The Community tab shows every member of your community arranged on a circle, grouped by how closely they're connected. Edges bundle together when they follow similar paths through the network — a technique called hierarchical edge bundling. The result reveals the community's structure at a glance.

What you see:

  • Nodes on the circle are community members, grouped into clusters by their strongest connections.
  • Bright, bundled edges within a group are strong, active relationships — the dense core of a sub-community.
  • Thin, muted threads crossing between groups are weak connections — the ties that would break first in a split.
  • Amber edges are your connections.

Groups are detected automatically from the strongest connections, so the layout reflects how the community actually clusters rather than any imposed structure.

My Network View

The My Network tab shows your first-degree network within this community — the people you've built trust with here — clustered by how closely they connect to each other. It's a static, structure-revealing view; click any node to open its detail panel (trust score, karma, connection count).

Your Trust Network (dashboard)

The dashboard panel toggles between two views of your trust:

  • People — your trust network aggregated across all your communities, in the same clustered ego style as My Network.
  • Communities — the inter-community depth view (below).

Communities (depth) View

Each community is a node, sized by membership. Two kinds of links connect them:

  • Organic ties (solid, slate). Accrued automatically as members exchange help across community lines — a sign two communities are genuinely intertwined. Thicker = stronger.
  • Fission lineage (dashed, violet). Parent → child links left behind when a community splits. This is how you trace a community's family tree after a fission.

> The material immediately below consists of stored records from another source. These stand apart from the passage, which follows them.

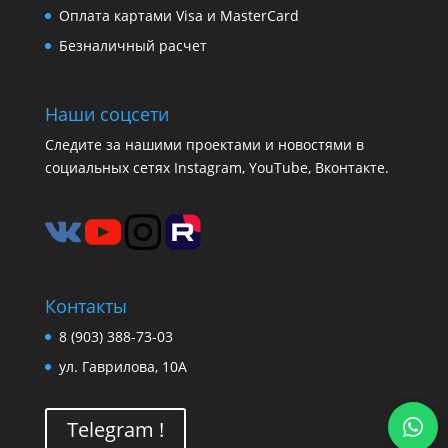
Оплата картами Visa и MasterCard
Безналичный расчет
Наши соцсети
Следите за нашими проектами и новостями в
социальных сетях Instagram, YouTube, Вконтакте.
Контакты
8 (903) 388-73-03
ул. Гаврилова, 10А
Telegram !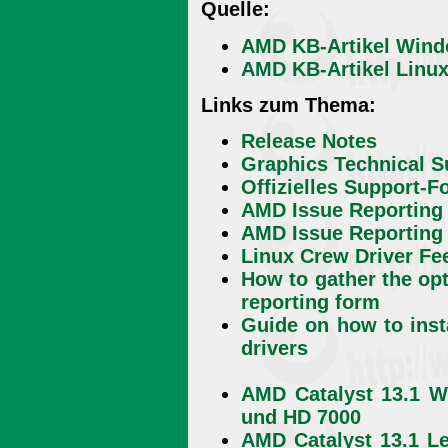
Quelle:
AMD KB-Artikel Win
AMD KB-Artikel Linu
Links zum Thema:
Release Notes
Graphics Technical S
Offizielles Support-
AMD Issue Reporting 
AMD Issue Reporting 
Linux Crew Driver Fe
How to gather the opt
reporting form
Guide on how to insta
drivers
AMD Catalyst 13.1 
und HD 7000
AMD Catalyst 13.1 L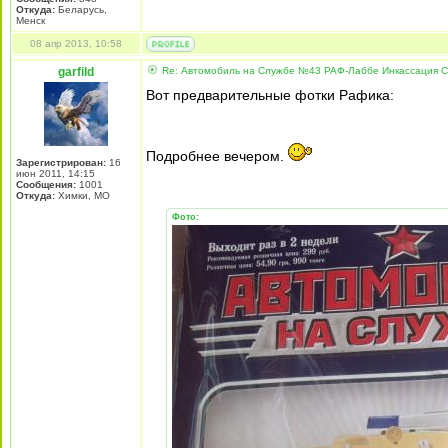
Откуда:
Беларусь,
Менск
08 апр 2013, 10:58
garfild
Re: Автомобиль на Службе №43 РАФ-Лаббе Инкассация 
Вот предварительные фотки Рафика:
Подробнее вечером.
Зарегистрирован:
16
июн 2011, 14:15
Сообщения:
1001
Откуда:
Химки, МО
Фото: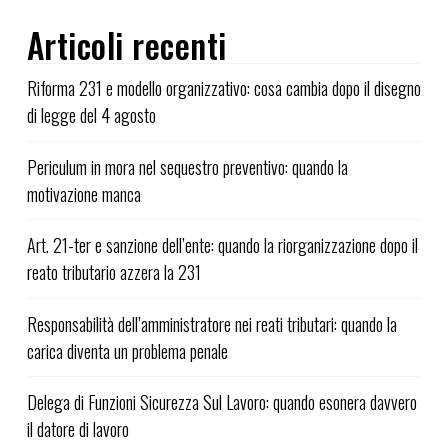
Articoli recenti
Riforma 231 e modello organizzativo: cosa cambia dopo il disegno
di legge del 4 agosto
Periculum in mora nel sequestro preventivo: quando la
motivazione manca
Art. 21-ter e sanzione dell’ente: quando la riorganizzazione dopo il
reato tributario azzera la 231
Responsabilità dell’amministratore nei reati tributari: quando la
carica diventa un problema penale
Delega di Funzioni Sicurezza Sul Lavoro: quando esonera davvero
il datore di lavoro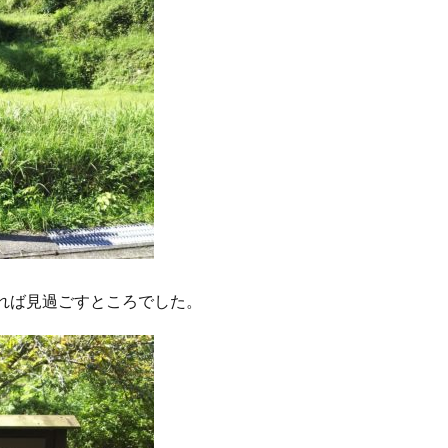
れば見過ごすところでした。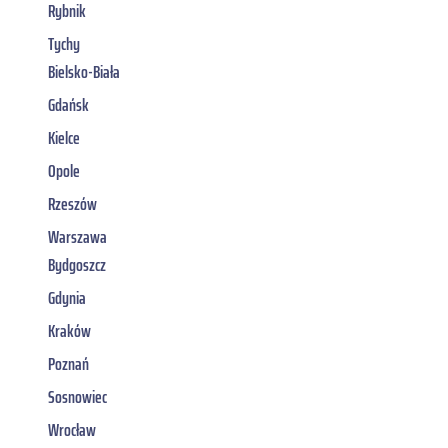
Rybnik
Tychy
Bielsko-Biała
Gdańsk
Kielce
Opole
Rzeszów
Warszawa
Bydgoszcz
Gdynia
Kraków
Poznań
Sosnowiec
Wrocław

Your own communities are emerald and white-ringed; communities you can see but aren't a member of are indigo. Click any community for its member count and status.

Reading Edge Strength

Edge thickness and opacity tell you how alive a relationship currently is:

  • Thick, bright edge — active recently. The trust bond is strong.
  • Thin, faded edge — exists but hasn't been reinforced in a while. The bond is weakening.
  • Very faint thread — near the disappearance threshold. Without a new interaction it will eventually be removed by the nightly cleanup.

Strength is computed from the interaction half-life. A single exchange fades to half-strength after about 30 days. Repeated interactions build stability, extending the relationship's half-life significantly — a relationship built on 10+ exchanges has a half-life measured in months to years.

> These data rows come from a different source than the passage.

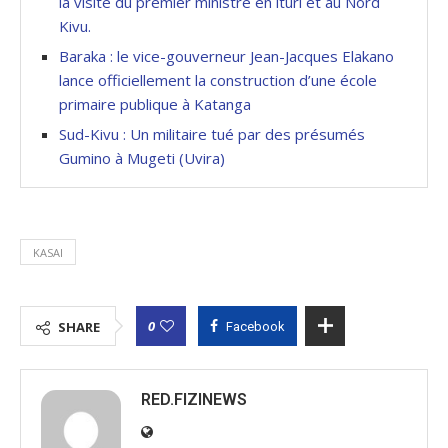
la visite du premier ministre en ituri et au Nord
Kivu.
Baraka : le vice-gouverneur Jean-Jacques Elakano
lance officiellement la construction d’une école
primaire publique à Katanga
Sud-Kivu : Un militaire tué par des présumés
Gumino à Mugeti (Uvira)
KASAI
0
SHARE
Facebook
RED.FIZINEWS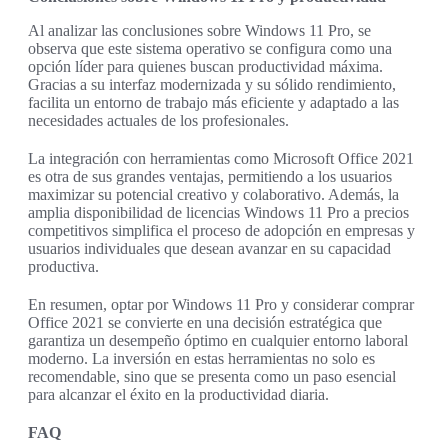
Al analizar las conclusiones sobre Windows 11 Pro, se
observa que este sistema operativo se configura como una
opción líder para quienes buscan productividad máxima.
Gracias a su interfaz modernizada y su sólido rendimiento,
facilita un entorno de trabajo más eficiente y adaptado a las
necesidades actuales de los profesionales.
La integración con herramientas como Microsoft Office 2021
es otra de sus grandes ventajas, permitiendo a los usuarios
maximizar su potencial creativo y colaborativo. Además, la
amplia disponibilidad de licencias Windows 11 Pro a precios
competitivos simplifica el proceso de adopción en empresas y
usuarios individuales que desean avanzar en su capacidad
productiva.
En resumen, optar por Windows 11 Pro y considerar comprar
Office 2021 se convierte en una decisión estratégica que
garantiza un desempeño óptimo en cualquier entorno laboral
moderno. La inversión en estas herramientas no solo es
recomendable, sino que se presenta como un paso esencial
para alcanzar el éxito en la productividad diaria.
FAQ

See Interaction Half-Life for a full explanation of how trust decays and stabilizes.

What Drives Trust?

Four interaction types contribute to trust bonds:

InteractionWeight
Completed help exchange10
Endorsement5
Karma given3
Shared event2

Older interactions contribute less than recent ones — trust bonds reflect current relationships, not just historical ones. The trust score you see is the decayed total, so active trust is what counts.

Fission Split View

When your community has an active fission proposal, the trust graph shows the same circular, bundled layout — but cluster assignment comes from the proposed split groups rather than automatic detection. Members are color-coded by their proposed group (blue = Group A, orange = Group B, gray = unassigned).

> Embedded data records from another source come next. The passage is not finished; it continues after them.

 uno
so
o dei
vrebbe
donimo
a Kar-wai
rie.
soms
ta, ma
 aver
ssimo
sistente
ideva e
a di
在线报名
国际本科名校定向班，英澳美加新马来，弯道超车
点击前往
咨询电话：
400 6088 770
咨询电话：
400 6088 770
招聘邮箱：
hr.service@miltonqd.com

  • Green edges are strong within-group connections — relationships that stay intact after the split.
  • Red threads are cross-group connections — the contested relationships that span the proposed boundary and make a split costly.
  • A dashed ring marks members with no trust connections yet.

Click any member to see their trust score and connections. If you're an admin, you can move them between the proposed groups from the panel below the graph.

Trust-Gated Governance

The trust graph powers community governance. Members with high enough trust scores become eligible for governance roles (Admin, Moderator). Eligible members can be nominated and ratified through the Governance tab on any community page.

See Trust-Gated Governance for the full governance model.